As our academic halls empty and our lawns fill with expectant graduates, one can’t help but ruminate on what’s next for our 2014 flock. Some are off to internships or jobs. Some started a business while in school. Some plan to travel or continue their education. Many have carefully laid plans. For others, the future is bright, if unmapped.
Some readers may share my enthusiasm as a “double Duck,” graduating in 1970, followed by an MBA in 1971. At that time, the supposition was most would embark on a career with perhaps two or three major job changes during their entire working life. Students left the university setting prepared “for life.” Additional training, if it came at all, was on the job. Layoffs were rare and under extraordinary circumstances.
This set of assumptions no longer holds true, of course. According to the Bureau of Labor and Statistics (BLS), the reality is late Baby Boomers (born between 1957 and 1964) are holding an average of eleven jobs. (BLS does not track career changes.) A 2012 survey at Forbes indicates Millennials anticipate nearly doubling that number, changing jobs approximately twenty times in working life.
This is good news. Current graduates can anticipate a diverse, exciting, and sometimes nonlinear career path. They can anticipate a flow of new challenges and, in many cases, greater flexibility.
What are we doing to prepare our graduates for this very different and evolving world? Our Director of Career Services Jane Evarian explained it this way:
“Our goal is to equip students with life-long career management skills. At the center of this objective is an emphasis on teaching students the art of cultivating and managing relationships.
The adage, ‘it’s all about who you know,’ is even more important to 2014 graduates, who will enter a fluid labor market that offers one certainty: change. Developing a wide and deep network of contacts ultimately increases referrals, offers, and opportunities. According to What Color is Your Parachute, an annually updated publication for job seekers, 86 percent of job offers come from leveraging your value proposition, combined with networking. Relationship development becomes even more powerful by using social media tools, with 92 percent of companies using social media for recruiting.”
Evarian also noted a few relationship development strategies that Lundquist Career Services advises:
- Build your value proposition by understanding and articulating your skills, accomplishments, and potential
- Join LinkedIn and identify companies, positions and fellow Ducks
- Build a communication plan and use professionalism when reaching out to prospective contacts
- Build relationships through meaningful and appropriately paced communication
- Use a project management app or some other tracking mechanism to track your efforts.

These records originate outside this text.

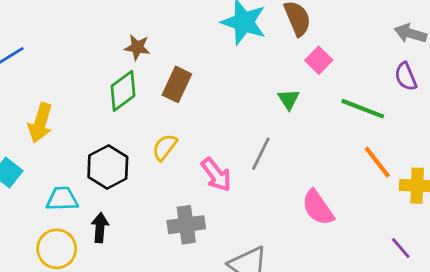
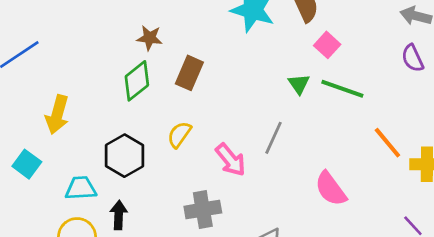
green line: (363, 109) -> (342, 89), moved

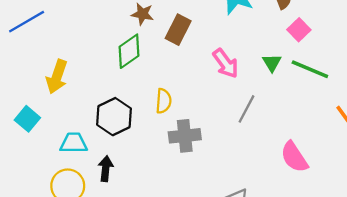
brown rectangle: (189, 73) -> (178, 30), moved
yellow semicircle: (179, 135) -> (164, 101), turned 145
pink arrow: (231, 160) -> (226, 63), moved
gray cross: (203, 210) -> (185, 136), moved

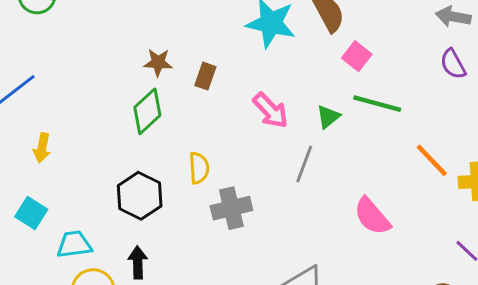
brown rectangle: (178, 30) -> (205, 76), size x0.7
green triangle: (272, 63) -> (328, 117), moved, turned 30
yellow arrow: (57, 77) -> (42, 148), moved, size x0.7
cyan trapezoid: (74, 143) -> (74, 244), moved

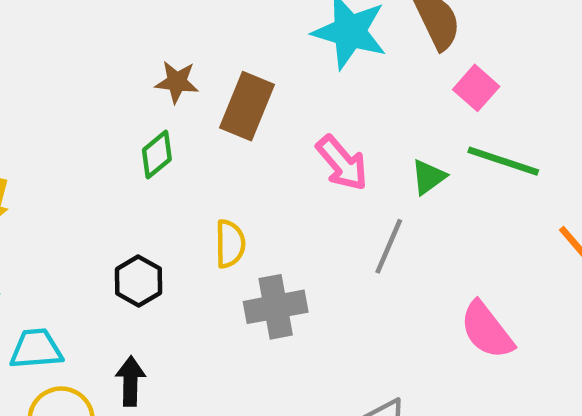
brown rectangle: (205, 76) -> (247, 106), size x1.6
green diamond: (147, 111) -> (157, 155), size x0.7
black hexagon: (140, 196) -> (138, 281), size x0.7

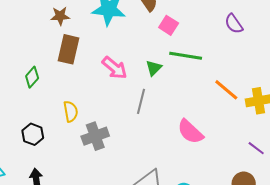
brown star: (177, 82) -> (60, 16), moved

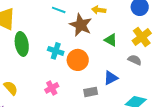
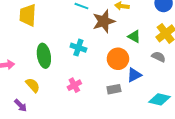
brown star: (81, 25) -> (104, 21), turned 30
green ellipse: (22, 44) -> (44, 56), moved
orange circle: (78, 60) -> (118, 59), moved

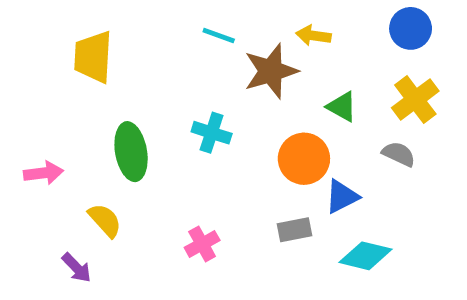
pink cross: (74, 85) -> (202, 244), moved
cyan diamond: (160, 99) -> (366, 256), moved

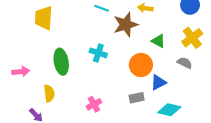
yellow semicircle: (105, 220) -> (49, 93), turned 35

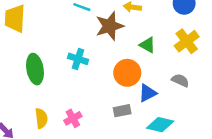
gray semicircle: (185, 63) -> (180, 80), moved
yellow semicircle: (49, 93) -> (41, 118), moved

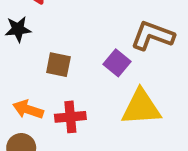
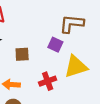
red cross: (70, 117) -> (48, 81), moved

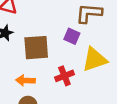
brown square: (22, 54) -> (36, 48), size x1.6

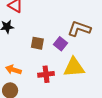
brown square: (36, 48) -> (37, 43), moved, size x0.6

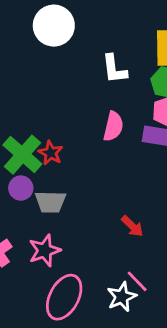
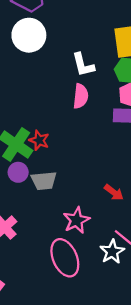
pink semicircle: (113, 126) -> (81, 96), moved
pink star: (45, 250) -> (76, 220), moved
pink ellipse: (64, 297) -> (65, 258), turned -45

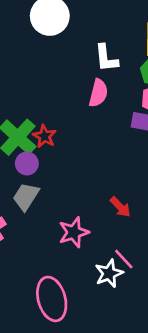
purple circle: (18, 172) -> (27, 163), moved
gray trapezoid: (44, 181) -> (26, 197), moved, turned 120
pink ellipse: (65, 258) -> (52, 299), moved

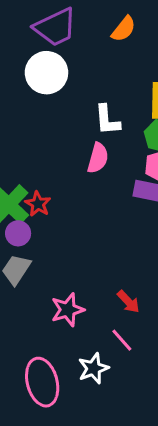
red arrow: (120, 207) -> (128, 302), moved
white star: (109, 273) -> (93, 368), moved

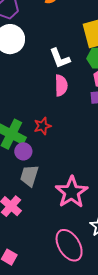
red star: (38, 204) -> (42, 126), moved, turned -30
pink star: (68, 310) -> (72, 192), size x1.4

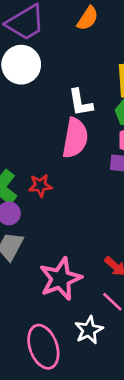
pink semicircle: (61, 85) -> (75, 138), size x1.4

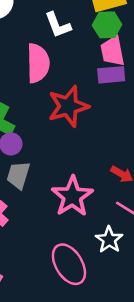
pink semicircle: (75, 138) -> (38, 63), moved
red star: (40, 186) -> (68, 106), moved, size x1.8

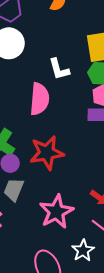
red star: (68, 106) -> (47, 153), moved

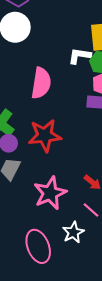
white L-shape: (59, 69) -> (80, 56), moved, turned 110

To help students with all this and more, we continue to expand and develop new programs to guide career success. We recently debuted a new program, Backpacks to Briefcases, which aims to smooth the transition from college to career. New grads get a step-by-step plan to jumpstart their career search. Our recently launched Job Shadow Program has seen enormous success. And our Career Services workshops continue to take students through the career selection process—from resume to interview and the steps in between.
Additionally, the University of Oregon and Lundquist College of Business celebrate a robust and diverse alumni base. For many graduates, linking with an alumnus or alumna will be the best career decision they ever make.
And all this is paying off, with students well on their way to career success. Our Master of Accounting program already boasts 80 percent job placement on graduation day. Past years indicate 100 percent placement within three months. Nearly 60 percent or our MBAs are graduating with offer in-hand, with more coming in daily.
Whether it be accounting or finance, supply chains or sports marketing, management, marketing, or entrepreneurship, we anticipate our 2014 graduates—like so many of you—will contribute to a society in ways we cannot yet imagine.
Please join me in offering our 2014 class best wishes. And when the opportunity arises, consider giving a Duck a chance to show you just how we prepare each one to take flight.